━━━ Data for review ━━━
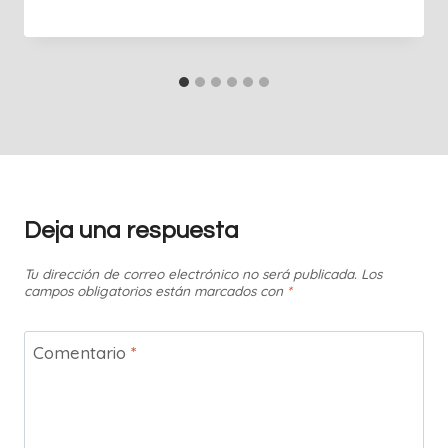
Deja una respuesta
Tu dirección de correo electrónico no será publicada.
Los
campos obligatorios están marcados con
*
Comentario
*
━━━
Exercise requirements
Return each record above as it stands. Pictures stay out.

Result of the exercise
Deja una respuesta
Tu dirección de correo electrónico no será publicada.
Los
campos obligatorios están marcados con
*
Comentario
*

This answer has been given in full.